Top of PROVIDED RECORDS

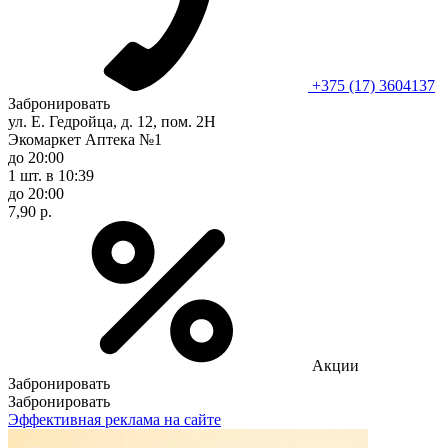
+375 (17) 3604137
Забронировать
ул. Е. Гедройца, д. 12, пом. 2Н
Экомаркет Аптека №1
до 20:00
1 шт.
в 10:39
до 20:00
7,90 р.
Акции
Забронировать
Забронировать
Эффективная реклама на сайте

Bottom of PROVIDED RECORDS
Top of PROVIDED RECORDS

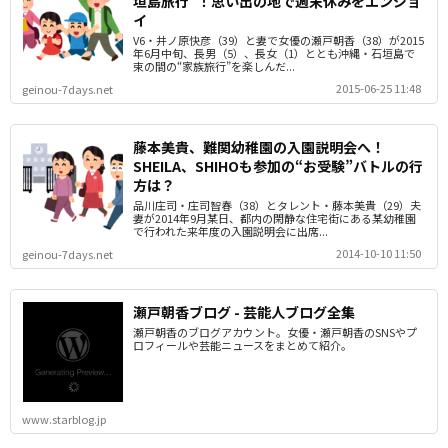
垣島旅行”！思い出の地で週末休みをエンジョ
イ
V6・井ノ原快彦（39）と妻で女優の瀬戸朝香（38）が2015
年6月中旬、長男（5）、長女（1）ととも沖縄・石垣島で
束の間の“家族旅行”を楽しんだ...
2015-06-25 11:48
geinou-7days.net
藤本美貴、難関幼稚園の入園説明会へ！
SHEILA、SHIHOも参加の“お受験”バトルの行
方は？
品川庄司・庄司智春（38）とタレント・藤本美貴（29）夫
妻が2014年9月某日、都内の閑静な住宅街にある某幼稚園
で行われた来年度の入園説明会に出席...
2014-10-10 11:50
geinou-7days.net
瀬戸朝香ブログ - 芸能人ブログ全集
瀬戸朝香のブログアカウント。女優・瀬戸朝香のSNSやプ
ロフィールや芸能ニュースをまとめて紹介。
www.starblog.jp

Bottom of PROVIDED RECORDS

**YOUR ASSIGNMENT:** Extract exactly and only the lines above from the line containing "2014-10-10 11:50" through the line containing "www.starblog.jp", both end lines included.

**RESPONSE FOR THIS EXERCISE:**
2014-10-10 11:50
geinou-7days.net
瀬戸朝香ブログ - 芸能人ブログ全集
瀬戸朝香のブログアカウント。女優・瀬戸朝香のSNSやプ
ロフィールや芸能ニュースをまとめて紹介。
www.starblog.jp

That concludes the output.